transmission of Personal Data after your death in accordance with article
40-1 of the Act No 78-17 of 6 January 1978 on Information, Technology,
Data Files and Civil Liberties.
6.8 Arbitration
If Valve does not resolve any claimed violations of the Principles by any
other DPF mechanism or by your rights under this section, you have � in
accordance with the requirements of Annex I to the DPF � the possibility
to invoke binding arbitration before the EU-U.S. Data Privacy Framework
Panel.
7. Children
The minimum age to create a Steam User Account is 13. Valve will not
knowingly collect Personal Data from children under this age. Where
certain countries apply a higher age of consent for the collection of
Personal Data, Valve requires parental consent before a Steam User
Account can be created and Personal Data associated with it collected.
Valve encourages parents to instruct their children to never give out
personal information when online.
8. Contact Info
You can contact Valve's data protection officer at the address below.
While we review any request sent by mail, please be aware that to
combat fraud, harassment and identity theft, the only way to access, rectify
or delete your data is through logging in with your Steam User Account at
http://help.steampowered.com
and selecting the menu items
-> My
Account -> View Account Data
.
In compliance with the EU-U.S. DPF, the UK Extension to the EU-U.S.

========================================================================

* [WORK INSTRUCTIONS] Reproduce every line of the data so that nothing differs from the original.

* [RESPONSE TO THIS TASK]
transmission of Personal Data after your death in accordance with article
40-1 of the Act No 78-17 of 6 January 1978 on Information, Technology,
Data Files and Civil Liberties.
6.8 Arbitration
If Valve does not resolve any claimed violations of the Principles by any
other DPF mechanism or by your rights under this section, you have � in
accordance with the requirements of Annex I to the DPF � the possibility
to invoke binding arbitration before the EU-U.S. Data Privacy Framework
Panel.
7. Children
The minimum age to create a Steam User Account is 13. Valve will not
knowingly collect Personal Data from children under this age. Where
certain countries apply a higher age of consent for the collection of
Personal Data, Valve requires parental consent before a Steam User
Account can be created and Personal Data associated with it collected.
Valve encourages parents to instruct their children to never give out
personal information when online.
8. Contact Info
You can contact Valve's data protection officer at the address below.
While we review any request sent by mail, please be aware that to
combat fraud, harassment and identity theft, the only way to access, rectify
or delete your data is through logging in with your Steam User Account at
http://help.steampowered.com
and selecting the menu items
-> My
Account -> View Account Data
.
In compliance with the EU-U.S. DPF, the UK Extension to the EU-U.S.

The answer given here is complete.